[[ THE RECORDS, beginning ]]
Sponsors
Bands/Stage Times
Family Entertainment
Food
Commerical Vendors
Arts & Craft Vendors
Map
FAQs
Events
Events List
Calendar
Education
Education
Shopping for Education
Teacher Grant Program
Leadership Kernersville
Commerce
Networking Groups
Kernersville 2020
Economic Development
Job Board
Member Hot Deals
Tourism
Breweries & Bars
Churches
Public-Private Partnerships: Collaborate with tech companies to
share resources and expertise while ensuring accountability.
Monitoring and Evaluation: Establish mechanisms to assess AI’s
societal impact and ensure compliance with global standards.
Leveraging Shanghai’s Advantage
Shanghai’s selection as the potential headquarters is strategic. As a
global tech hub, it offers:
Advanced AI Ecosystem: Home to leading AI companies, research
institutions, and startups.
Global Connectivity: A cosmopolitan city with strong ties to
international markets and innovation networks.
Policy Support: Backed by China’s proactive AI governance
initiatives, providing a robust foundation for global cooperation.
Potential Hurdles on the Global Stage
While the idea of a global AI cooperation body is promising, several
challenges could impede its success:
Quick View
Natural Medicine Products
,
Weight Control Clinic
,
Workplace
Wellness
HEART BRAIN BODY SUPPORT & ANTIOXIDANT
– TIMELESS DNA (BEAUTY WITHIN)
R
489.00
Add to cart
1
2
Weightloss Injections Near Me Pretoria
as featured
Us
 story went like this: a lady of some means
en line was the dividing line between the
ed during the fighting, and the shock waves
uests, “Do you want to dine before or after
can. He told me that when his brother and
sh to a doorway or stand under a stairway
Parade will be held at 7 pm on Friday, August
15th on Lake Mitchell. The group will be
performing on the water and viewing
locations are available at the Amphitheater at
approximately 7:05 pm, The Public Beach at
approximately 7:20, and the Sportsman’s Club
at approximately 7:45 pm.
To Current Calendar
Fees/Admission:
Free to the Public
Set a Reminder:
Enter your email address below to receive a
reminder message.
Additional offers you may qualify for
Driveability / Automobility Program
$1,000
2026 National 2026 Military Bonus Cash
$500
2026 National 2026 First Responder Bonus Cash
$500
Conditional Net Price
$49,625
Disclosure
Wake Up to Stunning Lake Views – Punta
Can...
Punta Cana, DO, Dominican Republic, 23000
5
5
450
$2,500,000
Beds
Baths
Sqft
[[ THE RECORDS, end ]]
[[ THE RECORDS, beginning ]]
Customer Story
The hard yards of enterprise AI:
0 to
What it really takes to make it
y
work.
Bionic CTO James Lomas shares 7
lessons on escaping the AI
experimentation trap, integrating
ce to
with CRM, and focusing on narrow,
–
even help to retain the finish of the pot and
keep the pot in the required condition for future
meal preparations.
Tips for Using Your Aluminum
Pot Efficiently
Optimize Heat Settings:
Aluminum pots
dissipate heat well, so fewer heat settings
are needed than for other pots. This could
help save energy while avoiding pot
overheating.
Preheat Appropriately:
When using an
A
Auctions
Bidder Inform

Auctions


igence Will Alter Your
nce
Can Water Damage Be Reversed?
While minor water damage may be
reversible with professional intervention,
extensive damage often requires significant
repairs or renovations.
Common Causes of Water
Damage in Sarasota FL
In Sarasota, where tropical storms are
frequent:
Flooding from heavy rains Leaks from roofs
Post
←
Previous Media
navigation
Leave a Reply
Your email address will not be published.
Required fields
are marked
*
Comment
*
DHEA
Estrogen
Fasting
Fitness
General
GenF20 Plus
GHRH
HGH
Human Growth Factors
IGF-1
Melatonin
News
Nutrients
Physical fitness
[[ THE RECORDS, end ]]
[[ THE RECORDS, beginning ]]
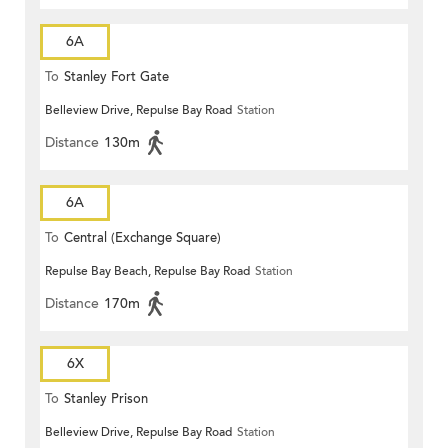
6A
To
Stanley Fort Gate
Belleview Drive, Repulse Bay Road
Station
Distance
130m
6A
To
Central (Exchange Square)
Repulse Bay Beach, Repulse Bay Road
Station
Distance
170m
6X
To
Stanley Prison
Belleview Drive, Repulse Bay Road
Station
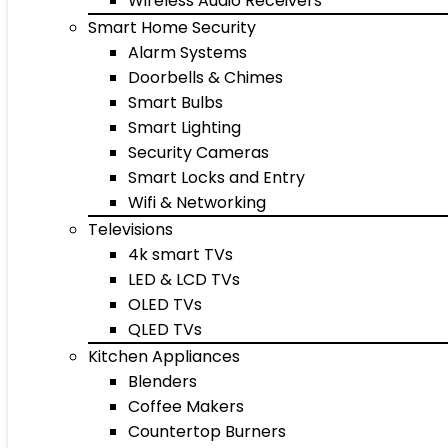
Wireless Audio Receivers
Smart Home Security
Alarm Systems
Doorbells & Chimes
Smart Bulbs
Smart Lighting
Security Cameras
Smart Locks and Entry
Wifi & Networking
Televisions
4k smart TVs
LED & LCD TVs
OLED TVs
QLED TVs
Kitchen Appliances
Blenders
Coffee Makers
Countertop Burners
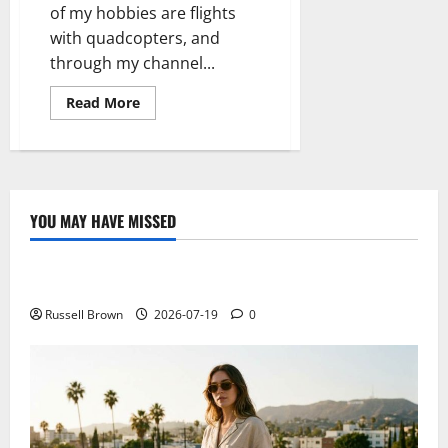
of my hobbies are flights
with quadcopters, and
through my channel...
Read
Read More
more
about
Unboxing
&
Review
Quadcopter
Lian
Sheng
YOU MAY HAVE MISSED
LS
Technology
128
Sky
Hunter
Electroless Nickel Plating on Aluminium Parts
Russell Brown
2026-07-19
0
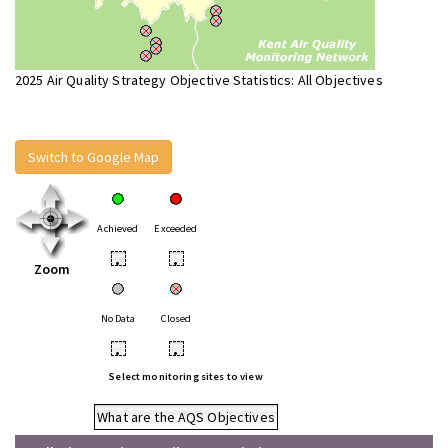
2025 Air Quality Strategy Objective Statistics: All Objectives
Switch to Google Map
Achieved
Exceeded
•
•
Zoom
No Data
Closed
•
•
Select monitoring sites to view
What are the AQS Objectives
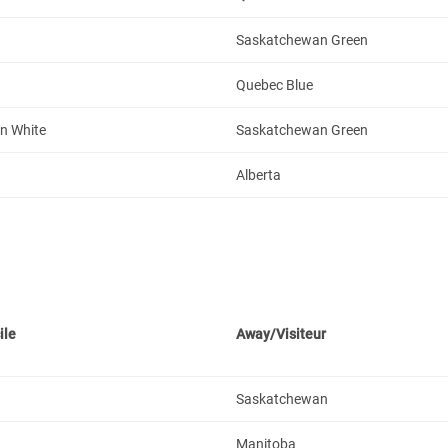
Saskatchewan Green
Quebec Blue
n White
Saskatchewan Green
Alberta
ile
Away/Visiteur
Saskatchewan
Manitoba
[[ THE RECORDS, end ]]
[TASK REQUIREMENTS] List each line of the records that holds the string "pots".

[REPLY TO THE EXERCISE]
Aluminum pots
are needed than for other pots. This could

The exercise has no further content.